O ‘vale suspenso’ é uma das formas características do modelado glaciário - dentro do gelo é possível a ligação de correntes de gelo desniveladas. No modelado pela água líquida (o rio) a erosão tenderá sempre a ligar dois rios a um mesmo nível.

A entrada muito escarpada é, também, uma das razões para não haver acesso rodoviário.

Todo o vale está coberto por formas e testemunhos glaciários (“A Candeeira quase ‘cheira’ a gelo” - tal é a intensidade do cunho glaciário deixado na paisagem). Apesar de não ter a monumentalidade do Covão Cimeiro, com a parede rochosa quase vertical, entre ‘os três cântaros’, o Vale da Candeeira tem todas as formas da erosão pelo gelo muito bem esculpidas nas rochas da sua cabeceira - vales irregulares e sobre-escavados (com as características ‘conchas’ cheias de lagos e turfeiras); a partir do meio do vale predominam as formas resultantes do depósito dos materiais arrancados da cabeceira: os materiais levados pela língua de gelo que preencheu por completo este vale e o alargou e aprofundou - materiais levados junto ao fundo do gelo durante o avanço do glaciar, sobrepostos pelos materiais trazidos nas margens do gelo quando a sua frente recuava no final da Idade do Gelo; finalmente as formas resultantes da fusão acelerada em ambiente líquido e torrencial.

Fantástico, para quem gosta!

Sem qualquer acesso rodoviário e sem qualquer casa ou habitação, tem água potável, está ‘a três horas da civilização’ e tem ‘apenas’ quatro quilómetros de comprimento por um de largura.

Estudos científicos dão-nos o conhecimento sobre que vegetação já existiu neste vale e na Serra toda - a vegetação que pode (e deve) existir outra vez.

Mais alguns pormenores sobre o método da análise do pólen aqui.

o Projecto Candeeira Verde.

A regeneração da Natureza não é espontânea, na ausência de semente.

Na Serra da Estrela há algumas bolsas de floresta.

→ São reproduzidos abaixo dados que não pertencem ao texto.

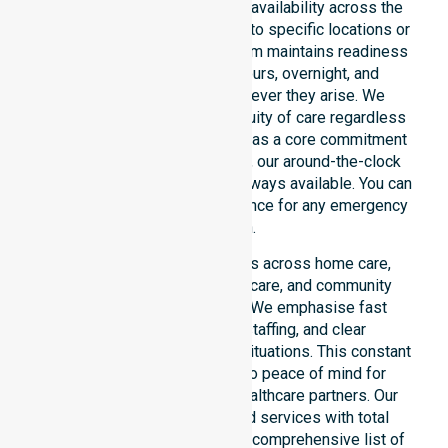
We emphasise genuine 24/7 availability across the
entire council area, not limited to specific locations or
restricted timeframes. Our team maintains readiness
to support urgent, after-hours, overnight, and
weekend care needs whenever they arise. We
reinforce reliability and continuity of care regardless
of the time or day. Positioned as a core commitment
rather than an add-on service, our around-the-clock
support ensures that help is always available. You can
depend on our constant presence for any emergency
situation.
This 24/7 availability applies across home care,
clinical environments, aged care, and community
settings within the council. We emphasise fast
response, coordinated staffing, and clear
communication during urgent situations. This constant
support connects directly to peace of mind for
participants, families, and healthcare partners. Our
team manages NDIS funded services with total
precision. Please explore our comprehensive list of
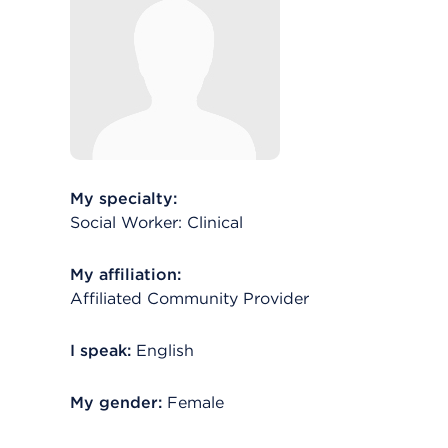
My specialty:
Social Worker: Clinical
My affiliation:
Affiliated Community Provider
I speak:
English
My gender:
Female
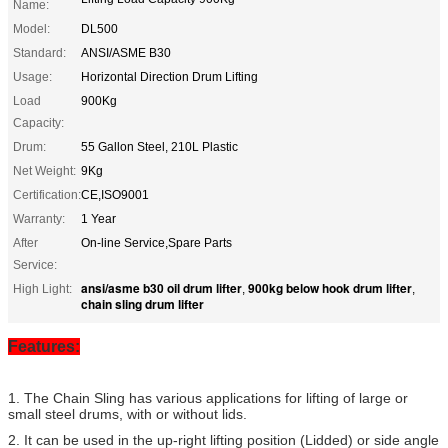
Name:
Model:
DL500
Standard:
ANSI/ASME B30
Usage:
Horizontal Direction Drum Lifting
Load
900Kg
Capacity:
Drum:
55 Gallon Steel, 210L Plastic
Net Weight:
9Kg
Certification:
CE,ISO9001
Warranty:
1 Year
After
On-line Service,Spare Parts
Service:
ansi/asme b30 oil drum lifter
900kg below hook drum lifter
High Light:
,
,
chain sling drum lifter
Features:
1. The Chain Sling has various applications for lifting of large or
small steel drums, with or without lids.
2. It can be used in the up-right lifting position (Lidded) or side angle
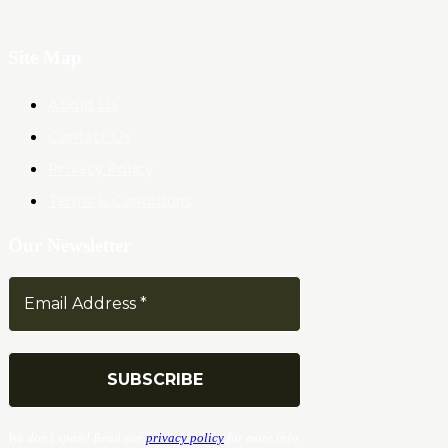
Site Map
About Us
Contact Us
Privacy Policy
Terms & Conditions
Our Newsletter
We don’t spam! Read our
privacy policy
for more info.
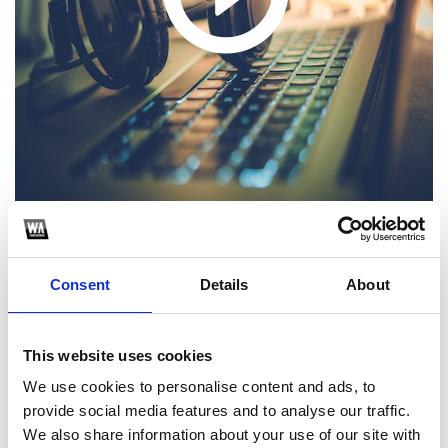
1
Consent
Details
About
SoundCloud Follow
*Follow on Soundcloud for a free download
This website uses cookies
2
We use cookies to personalise content and ads, to
provide social media features and to analyse our traffic.
Like on Facebook
We also share information about your use of our site with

Não é floresta originária nem espontânea, e está na proximidade imediata de nucleos urbanos. Não existe um equilíbrio entre as espécies arbóreas e as arbustivas, nem um isolamento que permita o acesso de herbívoros selvagens, importantes para a manutenção do equiíbrio primário florestal.

O Vale da Candeeira tem várias particularidades que o fazem o caso ideal para plantar ‘a semente’ de uma regeneração.

  • Não há acesso rodoviário. Não há estrada nem local que permita o acesso a carros, nem 4x4.

  • O vale foi cultivado com centeio até há cerca de 60 anos, após o que é utilizado esporadicamente para pastorícia. Na prática está abandonado.

  • Existem proprietários legais, alguns já falecidos ou sem qualquer pretensão de usar ou cultivar.

  • Mais de 80% da circunscrição do vale é escarpada, sem possibilidade de acesso, por pessoas ou pelo fogo.

  • Não há floresta no vale, apenas alguns vidoeiros dispersos. O solo está totalmente coberto por mato de giesta ou urze.

  • O fundo do vale é de acentuada planura, possibilitando o alagamento/anastomosado do ribeiro através da instalação de represas de água (conhecido na literatura técnica como ‘BDA’ - Beaver Dam Analogue) para fazer subir o nível freático no fundo do vale e religar a hidrologia subterrânea e superficial, com a recriação de um habitat lacustre (evidenciado pela existência nos espectros polínicos de vegetação lacustre - Salgueiros, nenúfares, p.ex.).

Para uma explicação mais aprofundada de como se faz a ‘análise polínica’ e as informaçãos que se podem extraír dessa análise veja aqui.

Todas as árvores identificadas nos estudos sobre o passado da vegetação na Serra da Estrela, existem ainda na Serra. Propomos ‘apenas’ juntar a mistura certa em um mesmo local…

Evita-se por completo a importação, ou ‘poluição genética’, com plantas de origem externa ou desconhecida.

Temos fé na possibilidade de se iniciar um processo de regeneração sem retorno; que a regeneração que se inicia neste vale possa ser, a partir de aqui, um ponto de início de uma regeneração mais vasta.

Devemos entregar um Mundo melhor aos nossos filhos do que aquele que nos foi entregue pelos nossos pais.

Sozinhos não conseguimos mudar o Mundo, mas podemos melhorar um cantinho.